Integrating External Video Source API For AVCaptureMultiCamSession In Flutter WebRTC On IOS

by StackCamp Team 92 views

Hey guys! Let's dive into an exciting topic: integrating the External Video Source API for AVCaptureMultiCamSession in Flutter WebRTC on iOS. This is a game-changer for those looking to leverage the power of dual cameras on iOS devices. We'll break down the problem, explore the proposed solution, and discuss why this is such a crucial enhancement for the flutter-webrtc package. So, buckle up and let's get started!

Understanding the Need for External Video Source API

In this section, we'll cover the necessity for the External Video Source API.

The Power of AVCaptureMultiCamSession

First off, let's talk about AVCaptureMultiCamSession. This is an awesome feature on iOS 13+ devices that allows you to capture video from both the front and rear cameras simultaneously. Think about the possibilities! Imagine creating apps that can record your reaction while you're filming something, or building immersive video experiences that utilize multiple perspectives. However, there's a catch. The current flutter-webrtc package primarily uses getUserMedia() for camera access, which unfortunately only supports a single camera feed at a time. That's a bummer, right?

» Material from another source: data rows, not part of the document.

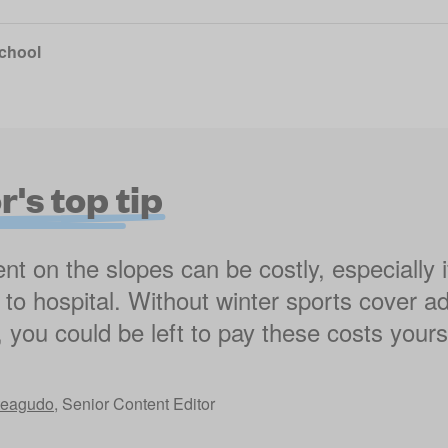
school
's top tip
nt on the slopes can be costly, especially 
en to hospital. Without winter sports cover a
, you could be left to pay these costs yourse
teagudo
,
Senior Content Editor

Current Limitations of Flutter WebRTC

Right now, if you're using flutter-webrtc, you're limited to accessing one camera at a time. Here’s a snippet to illustrate this:

// This only captures from ONE camera at a time
final stream = await navigator.mediaDevices.getUserMedia({
  'video': {'facingMode': 'user'}
});

// Switching cameras stops the current stream
await Helper.switchCamera(videoTrack);

As you can see, this code only allows you to capture from one camera. If you try to switch cameras, the current stream gets stopped. This is a major limitation when you want to harness the full potential of dual cameras on iOS devices. On the native iOS side, capturing from both cameras is totally doable:

// This works on iOS natively
let multiCamSession = AVCaptureMultiCamSession()
// Setup front camera output → CVPixelBuffer stream 1
// Setup rear camera output → CVPixelBuffer stream 2

This native code shows that iOS can handle simultaneous camera feeds, but we need a way to bridge this capability into flutter-webrtc. This is where the External Video Source API comes into play, offering a solution to this gap and paving the way for innovative applications.

Why This Matters

So, why is this important? Well, for apps that require simultaneous video streams—think video conferencing with picture-in-picture, augmented reality applications, or even advanced surveillance systems—this feature is a game-changer. By enabling dual camera support, flutter-webrtc can unlock a whole new realm of possibilities for developers. It's all about giving you the tools to create richer, more engaging, and more functional video experiences. The demand for such features is growing, and bridging this gap is crucial for keeping flutter-webrtc at the forefront of real-time communication solutions.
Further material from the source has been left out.